> [PROBLEM REQUIREMENTS]: Give again, word for word, each line below starting at the one that contains "Resuming physical activity" and ending at the one that contains "replace personal medical evaluation.".

> [SOURCE MATERIAL]:

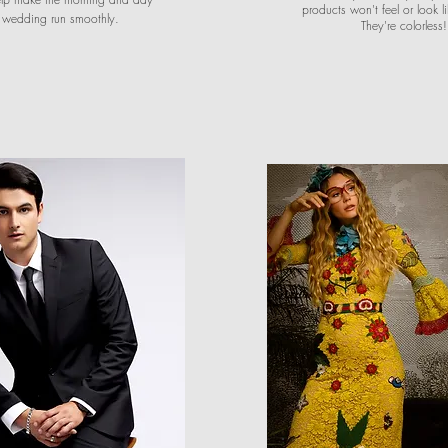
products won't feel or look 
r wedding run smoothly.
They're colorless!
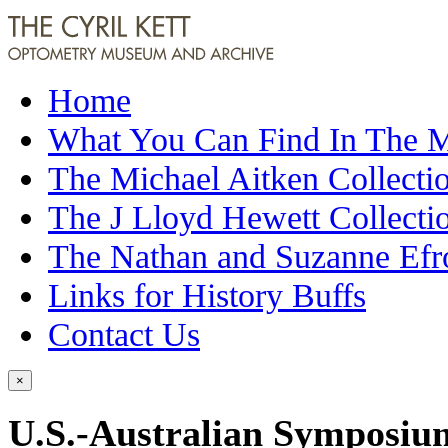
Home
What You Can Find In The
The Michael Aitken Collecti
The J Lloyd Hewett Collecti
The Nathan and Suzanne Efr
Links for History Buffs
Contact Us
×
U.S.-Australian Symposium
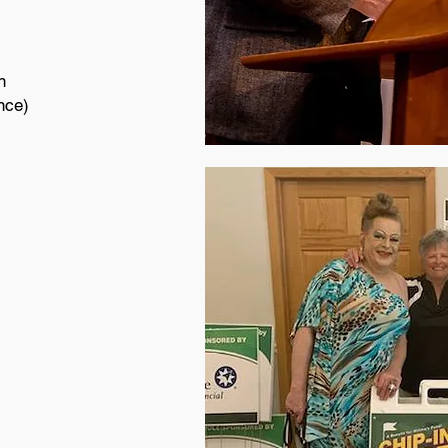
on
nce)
==
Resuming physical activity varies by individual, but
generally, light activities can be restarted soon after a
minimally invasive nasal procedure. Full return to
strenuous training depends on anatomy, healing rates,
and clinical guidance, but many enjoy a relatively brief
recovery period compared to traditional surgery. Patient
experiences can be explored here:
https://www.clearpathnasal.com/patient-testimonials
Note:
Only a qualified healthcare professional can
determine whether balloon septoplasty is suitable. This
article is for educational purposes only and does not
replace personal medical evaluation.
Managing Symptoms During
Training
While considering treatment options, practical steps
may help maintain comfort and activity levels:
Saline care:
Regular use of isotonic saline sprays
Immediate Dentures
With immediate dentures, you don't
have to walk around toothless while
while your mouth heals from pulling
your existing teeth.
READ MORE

> [PROBLEM SOLUTION]:
Resuming physical activity varies by individual, but
generally, light activities can be restarted soon after a
minimally invasive nasal procedure. Full return to
strenuous training depends on anatomy, healing rates,
and clinical guidance, but many enjoy a relatively brief
recovery period compared to traditional surgery. Patient
experiences can be explored here:
https://www.clearpathnasal.com/patient-testimonials
Note:
Only a qualified healthcare professional can
determine whether balloon septoplasty is suitable. This
article is for educational purposes only and does not
replace personal medical evaluation.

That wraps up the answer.